23. Mai 2017, Kreuth am Tegernsee, abends.
Gutes, lauschendes, tief einsaugendes Lauschen auf die Landleute beim Viehtrieb in Kreuth! Das ist ja genau die Sprache, die mir in die früheste Kindheit hineinschallte, meiner Mutter Sprache – Bairisch, ein Idiom, dessen ich mich bei meinen gelegentlichen Aufenthalten in meinem Herkunftsland gern auch selbst befleißige.

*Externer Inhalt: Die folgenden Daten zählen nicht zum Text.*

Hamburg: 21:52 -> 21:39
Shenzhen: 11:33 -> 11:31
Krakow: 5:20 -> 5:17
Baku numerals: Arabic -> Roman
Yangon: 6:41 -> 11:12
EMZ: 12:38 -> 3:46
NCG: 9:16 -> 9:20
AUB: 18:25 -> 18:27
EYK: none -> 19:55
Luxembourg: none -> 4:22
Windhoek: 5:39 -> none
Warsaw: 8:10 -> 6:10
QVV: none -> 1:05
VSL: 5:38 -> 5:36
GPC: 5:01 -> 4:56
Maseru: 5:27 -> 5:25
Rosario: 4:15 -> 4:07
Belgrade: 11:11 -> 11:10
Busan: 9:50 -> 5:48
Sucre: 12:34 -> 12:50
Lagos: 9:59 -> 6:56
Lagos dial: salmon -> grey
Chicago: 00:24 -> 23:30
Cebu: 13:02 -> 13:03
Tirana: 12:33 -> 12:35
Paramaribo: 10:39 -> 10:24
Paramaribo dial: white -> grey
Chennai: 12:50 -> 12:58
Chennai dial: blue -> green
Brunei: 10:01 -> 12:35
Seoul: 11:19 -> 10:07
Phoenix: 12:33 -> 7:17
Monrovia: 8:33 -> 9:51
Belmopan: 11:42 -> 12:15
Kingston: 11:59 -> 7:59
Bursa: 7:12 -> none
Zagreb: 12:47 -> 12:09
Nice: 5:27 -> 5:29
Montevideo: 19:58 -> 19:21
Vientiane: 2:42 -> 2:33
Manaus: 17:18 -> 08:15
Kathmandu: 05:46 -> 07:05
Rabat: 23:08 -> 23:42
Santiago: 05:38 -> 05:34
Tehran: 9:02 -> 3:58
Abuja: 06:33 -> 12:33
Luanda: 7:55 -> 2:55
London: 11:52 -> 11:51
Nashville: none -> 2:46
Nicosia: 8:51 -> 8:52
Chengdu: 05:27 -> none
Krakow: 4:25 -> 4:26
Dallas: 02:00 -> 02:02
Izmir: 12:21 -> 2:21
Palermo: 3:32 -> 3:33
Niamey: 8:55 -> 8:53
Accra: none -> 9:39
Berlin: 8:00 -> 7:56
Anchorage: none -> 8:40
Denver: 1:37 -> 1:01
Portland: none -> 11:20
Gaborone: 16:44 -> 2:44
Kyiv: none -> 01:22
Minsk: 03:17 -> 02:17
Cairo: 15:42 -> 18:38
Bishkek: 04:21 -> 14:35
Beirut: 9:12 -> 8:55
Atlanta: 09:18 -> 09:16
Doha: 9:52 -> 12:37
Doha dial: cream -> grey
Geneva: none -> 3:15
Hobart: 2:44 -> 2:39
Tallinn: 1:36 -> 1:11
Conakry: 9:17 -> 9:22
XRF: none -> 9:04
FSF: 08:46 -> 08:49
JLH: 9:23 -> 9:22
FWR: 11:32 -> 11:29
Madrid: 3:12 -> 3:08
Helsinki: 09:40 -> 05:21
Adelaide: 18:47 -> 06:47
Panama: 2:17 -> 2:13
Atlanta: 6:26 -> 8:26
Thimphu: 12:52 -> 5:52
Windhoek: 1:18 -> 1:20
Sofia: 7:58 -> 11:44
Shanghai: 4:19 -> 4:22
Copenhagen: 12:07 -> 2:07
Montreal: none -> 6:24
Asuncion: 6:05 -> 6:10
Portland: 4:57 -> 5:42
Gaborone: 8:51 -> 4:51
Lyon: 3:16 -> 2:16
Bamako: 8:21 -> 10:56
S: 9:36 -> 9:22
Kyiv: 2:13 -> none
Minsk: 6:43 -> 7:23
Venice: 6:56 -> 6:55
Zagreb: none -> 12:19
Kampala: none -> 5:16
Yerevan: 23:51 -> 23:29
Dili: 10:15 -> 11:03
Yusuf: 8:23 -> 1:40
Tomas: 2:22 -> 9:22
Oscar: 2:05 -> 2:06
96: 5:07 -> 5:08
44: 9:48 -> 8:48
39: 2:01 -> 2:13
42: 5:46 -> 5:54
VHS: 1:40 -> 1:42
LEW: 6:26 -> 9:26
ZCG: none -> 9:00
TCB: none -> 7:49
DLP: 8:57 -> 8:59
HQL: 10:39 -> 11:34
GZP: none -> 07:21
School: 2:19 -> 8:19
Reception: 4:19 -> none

Vergessen wir nicht, wir sind hier am Tegernsee auf ältestem deutschem Kulturboden. Der älteste erhaltene deutsche Roman überhaupt, der berühmte Ruodlieb – ein lateinisch verfasstes Versepos – stammt aus dem Kloster Tegernsee! Er wurde gut 9 Jahrhunderte vor Thomas Manns Doktor Faustus verfasst, diesem Schicksalsroman, dessen letzte, dramatisch zugespitzte Szenen ebenfalls im oberbayrischen Voralpenland spielen. Ja, die in Pfeiffering ausgemalten Schlussbilder, der gutmütige Dr. phil. Serenus Zeitblom hätte sie auch hier ansiedeln können.
Bild: eine Kreuther Ziegenherde am 23. Mai 2017, wenige Momente nach dem Austrieb aus dem Stall. Unsicher taumelnd tollen die Ziegen umher. Nach der Sicherheit des Stalls, wo ihnen Tag um Tag das Futter gereicht wurde, löst die Freiheit des Graslandes einen rauschartigen Tanz aus. Die Herde bleibt sicherheitshalber vorerst zusammen. Die Herde bietet Schutz angesichts des Neuen, das da kommen mag.